And don't forget, you've probably had a huge turkey, stuffing,
roast potatoes, cranberry, the whole thing.
And you want something that you can nibble on,
this sounds perfect for that.
I think this is a pleasant change.
Beat the ingredients on a high speed until they are well blended.
Then spoon into a deep 20cm cake tin,
greased and lined with baking parchment.
Paul, I'd level that off absolutely flat,
and the paper's above the tin because, once this is baked,
I'm going to put chocolate ganache on the top
and it'll go up against the rim and it'll make a very clean finish
-when I pull off the paper.
Bake your Madeira cake in a preheated oven at 160 degrees fan.
It'll take about an hour,
but it's a good idea to check the cake after 45 minutes,
and cover the top with foil
if it looks like it's browning too quickly.
Looking at it, it looks well risen
and it's just shrinking away from the sides of the tin just a little.
So, I'm going to leave that to get cold, I'll put it up here.
And then if you'd be kind enough to go to the fridge
and there's 300ml of double cream
and I'm going to heat that ready for the ganache.
So in that goes.
Once the cream is very hot but not bubbling,
remove from the heat and add 400g of plain chocolate.
If you don't want your ganache to be too bitter,
it's best to stick to a chocolate with a cocoa content of around 40%.
Right, now the heat of the cream will melt that chocolate.
Remember, as I'm sure you've heard me say before,
chocolate melts in a child's pocket.
The big mistake in making chocolate ganache
is to get the chocolate too hot.
And then it'll go granular, has all sorts of problems.
Keeping the temperature low makes it work.
Now already that is...
Well, you can see, it looks pretty sort of curdled now.
But I can assure you it's not, just go on working it together.
Keep stirring your chocolate and cream until they blend together
in a smooth, silky ganache.
Now you can see that shiny, glossy, no air bubbles in it, just perfect.
And because we've got that collar all the way round,
it will set level over the top.
Once your cake has completely cooled,
pour the ganache over the top.
The chocolate should settle evenly to give a smooth, level surface.
What I'm looking for is a beautiful, shiny top.
And I'm going to leave that to set
and while that's setting I'm going to make the decoration.
So now to the marzipan leaves that I'm going to do.
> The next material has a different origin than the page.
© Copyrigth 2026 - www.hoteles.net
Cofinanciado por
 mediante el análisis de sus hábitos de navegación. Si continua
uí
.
When I was looking at some of the original Tunis cakes,
they're all decorated with different fruits made out of marzipan.
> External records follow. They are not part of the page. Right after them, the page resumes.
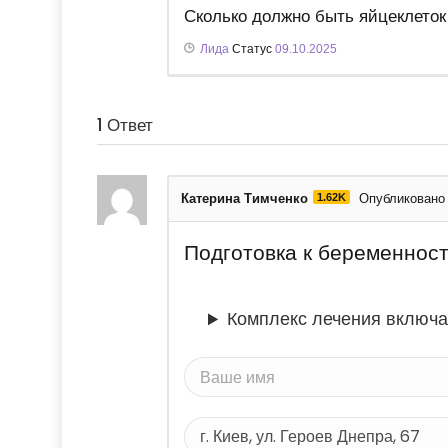
Сколько должно быть яйцеклето
Лида
Статус
09.10.2025
1
Ответ
Катерина Тимченко
1.62K
Опубликовано 
Подготовка к беременнос
Комплекс лечения включа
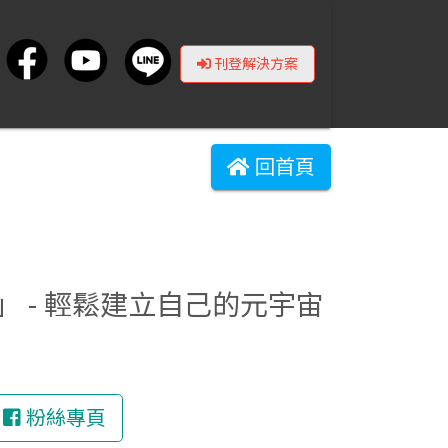
刊登解決方案
回首頁
 - 輕鬆建立自己的元宇宙
粉絲專頁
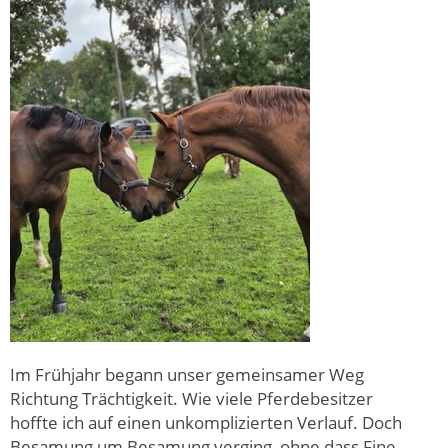
Im Frühjahr begann unser gemeinsamer Weg
Richtung Trächtigkeit. Wie viele Pferdebesitzer
hoffte ich auf einen unkomplizierten Verlauf. Doch
Besamung um Besamung verging, ohne dass Fine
You could make Father Christmases and all sorts of other things
if you're good at moulding,
but I quite like the idea of just having leaves
and then if we've got some green colouring...
And I thought you could get your hands green rather than me.
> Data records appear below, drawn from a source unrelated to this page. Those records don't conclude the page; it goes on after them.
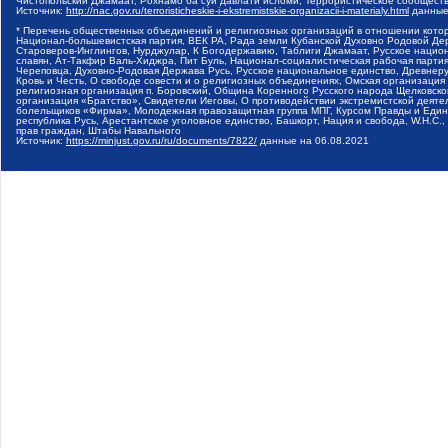
Чистопольский Джамаат, Рохнамо ба суи давлати исломи, Террористическое сообщест
Источник:
http://nac.gov.ru/terroristicheskie-i-ekstremistskie-organizacii-i-materialy.html
данные
* Перечень общественных объединений и религиозных организаций в отношении котор
Национал-большевистская партия, ВЕК РА, Рада земли Кубанской Духовно Родовой Де
Староверов-Инглингов, Нурджулар, К Богодержавию, Таблиги Джамаат, Русское наци
славян, Ат-Такфир Валь-Хиджра, Пит Буль, Национал-социалистическая рабочая парт
Череповца, Духовно-Родовая Держава Русь, Русское национальное единство, Древнер
Кровь и Честь, О свободе совести и о религиозных объединениях, Омская организаци
религиозная организация п. Боровский, Община Коренного Русского народа Щелковског
организация «Братство», Свидетели Иеговы, О противодействии экстремистской деяте
болельщиков «Фирма», Молодежная правозащитная группа МПГ, Курсом Правды и Единен
республика Русь, Арестантское уголовное единство, Башкорт, Нация и свобода, W.H.С
прав граждан, Штабы Навального
Источник:
https://minjust.gov.ru/ru/documents/7822/
данные на
06.08.2021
Oh, thank you. If my hands go green, Mary....
Actually, when you get the colouring on your hands...
-Yes, like this.
-..lemon juice will get it off.
Oh, thanks very much, will you get some lemon juice for me, Mary?
I'll get it all ready for you and I also will show you it comes off.
-That looks brilliant.
I know you're going to complain, if you go to the sink
while I'm just rolling this out
-you'll be able to get all that colour off.
-Will it all come off?
I think it will. Go and have a jolly good try, anyway.
To fashion your holly leaves, roll out the green marzipan
and cut out the leaf shapes using a cutter or a template.
If I pop that down there...it's just like doing pastry leaves.
You can add detail to the leaves by scoring the marzipan with a knife.
And then if I give you that rolling pin,
you just put them over the top,
then they'll take the shape of the rolling pin
and they look more natural than flat ones.
Dye a little extra marzipan red and mould into additional holly berries.
And now the grand finale - decoration. So, here it is.
Firm and set.
I need to get the tin off, so if I put that like that,
put it in the centre, it's a loose-bottomed tin,
it should come down.
You can see there is a really generous layer of chocolate
on the top there.
Carefully arrange your marzipan holly leaves
around the edge of the cake...
Once we get two on like that...
..before adding the red berries for a perfect festive finish.
It looks a great-looking cake, Mary.
Very simple, and a nice change from having a heavily fruited cake.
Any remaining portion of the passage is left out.